You will need:

  1. An AWS account:

  2. IAM permissions: In a later step, AWS CloudFormation creates required infrastructure in your account. To learn how to create the associated role, see Creating IAM Roles with AWS CloudFormation.

  3. SSH key pair: For secure access to the Amazon EC2 instance that CloudFormation creates in a later step, create an SSH key pair. To learn how, see Create a key pair for your Amazon EC2 instance.

Part I: Setting up the Virtual Private Cloud (VPC)

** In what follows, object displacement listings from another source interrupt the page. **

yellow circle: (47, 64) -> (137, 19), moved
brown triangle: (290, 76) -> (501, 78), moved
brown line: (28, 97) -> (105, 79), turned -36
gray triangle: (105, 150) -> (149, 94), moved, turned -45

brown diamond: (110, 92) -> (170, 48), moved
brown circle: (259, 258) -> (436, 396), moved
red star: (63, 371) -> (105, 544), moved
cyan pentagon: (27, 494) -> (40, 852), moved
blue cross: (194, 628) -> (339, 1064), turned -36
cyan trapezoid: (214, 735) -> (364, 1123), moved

Note: If you have already configured a Virtual Private Cloud (VPC) for your organization that meets the requirements for deploying the Unstructured API, you may skip this part and proceed to the Part II. Ensure that your existing VPC setup includes the necessary subnets, internet gateway, and route tables as outlined in this guide.

In Part I, you will construct a resilient and secure infrastructure within AWS by setting up a Virtual Private Cloud (VPC). Your VPC will encompass a dual-tiered subnet model consisting of both public and private subnets across multiple Availability Zones (AZs).

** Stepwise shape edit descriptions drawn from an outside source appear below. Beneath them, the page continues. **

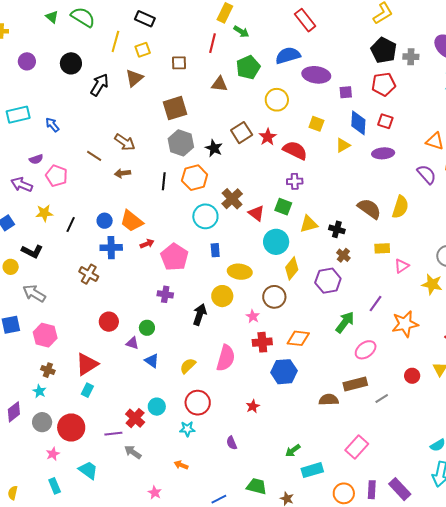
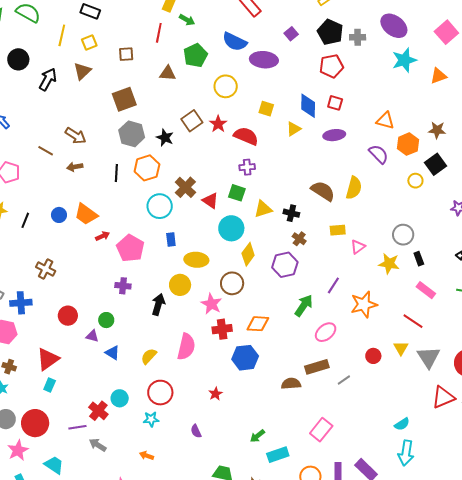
blue semicircle: (288, 55) -> (235, 42), turned -135
purple square: (346, 92) -> (291, 34), moved, turned -32
blue cross: (111, 248) -> (21, 303), moved
pink star: (253, 316) -> (211, 304), size x1.5
pink star: (53, 454) -> (18, 450), size x1.5

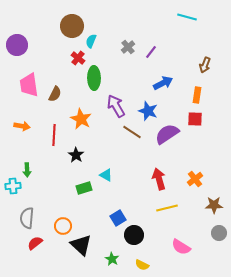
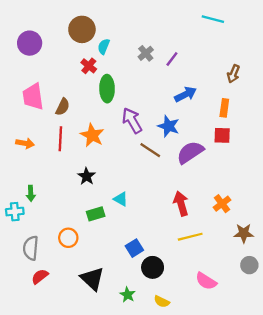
purple circle: (17, 45) -> (30, 43), moved
red line: (54, 135) -> (60, 139), moved
orange circle: (63, 226) -> (68, 238), moved

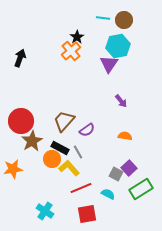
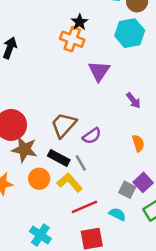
orange cross: (71, 51) -> (72, 39), turned -30
purple triangle: (109, 64) -> (99, 71), moved
orange semicircle: (125, 136) -> (138, 143), turned 64
brown star: (32, 141) -> (24, 149), turned -30
orange circle: (52, 159) -> (39, 179), moved

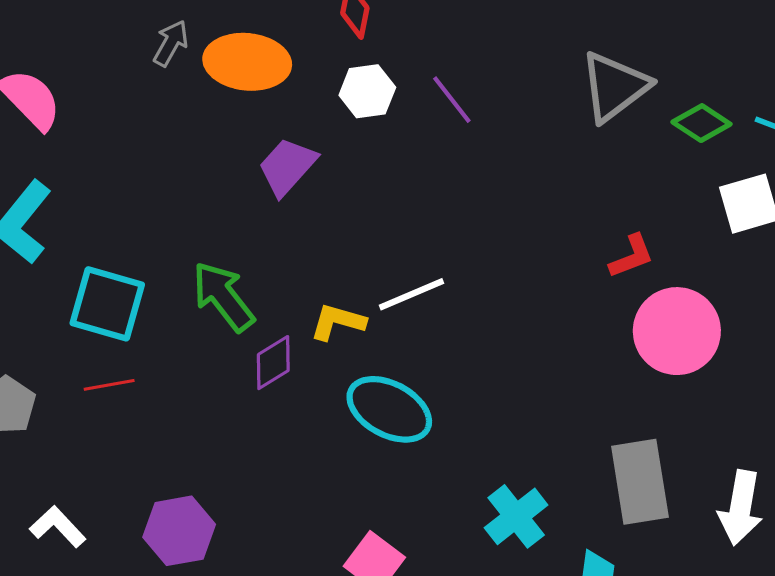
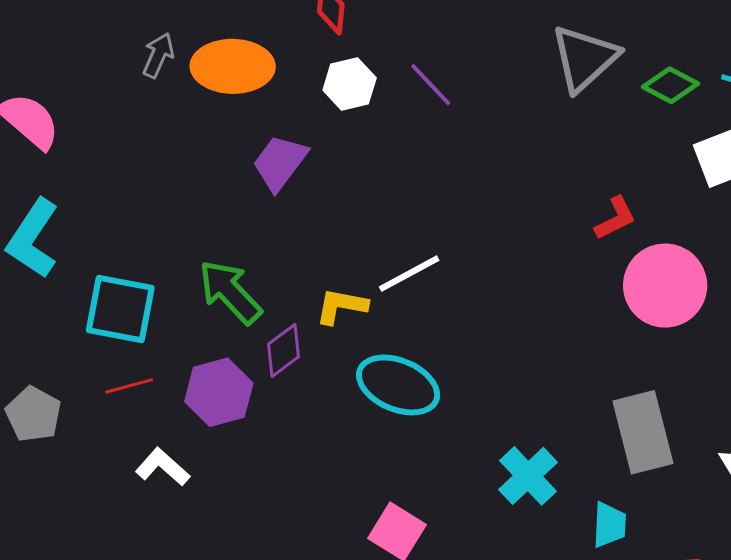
white L-shape: (58, 527) -> (163, 467), moved
purple hexagon: (179, 531) -> (219, 392), moved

You will establish the foundational network structure for deploying the Unstructured API by creating two public subnets and one private subnet within your VPC. The public subnets will host resources that require direct access to the internet, such as a load balancer, enabling them to communicate with external users. The private subnet is designed for resources that should not be directly accessible from the internet, like EC2 Compute Engine.

Infrastructure Diagram

  1. Access the VPC dashboard:

    a. In the AWS Management Console, in the top menu bar, click Services > Networking & Content Delivery > VPC.

    b. In the sidebar, click Your VPCs, and then click Create VPC.

  2. Create the VPC:

    a. Select VPC only.

    b. Enter a Name tag for your VPC.

    c. Specify the IPv4 CIDR block (for example, 10.0.0.0/16).

    d. You may leave IPv6 CIDR block, Tenancy, and Tags settings at their defaults.

    e. Click Create VPC.

create vpc

  1. Create the subnets:

    a. After creating the VPC, in the sidebar, click Subnets.

    b. Click Create subnet.

    c. In the VPC ID dropdown menu. select the VPC that you just created.

    d. For the first public subnet:

    • Enter a Subnet name.

    • Select an Availability Zone.

    • Specify the IPv4 CIDR block (for exampple, 10.0.0.0/16).

    • Specify the IPv4 subnet CIDR block (for example, 10.0.1.0/24).

    • You may leave the Tags setting at its default.

    • Click Add new subnet. (Do not click Create subnet yet.)

    e. Repeat the process for the second public subnet with a different Availability Zone and IPv4 subnet CIDR block (for example, 10.0.2.0/24).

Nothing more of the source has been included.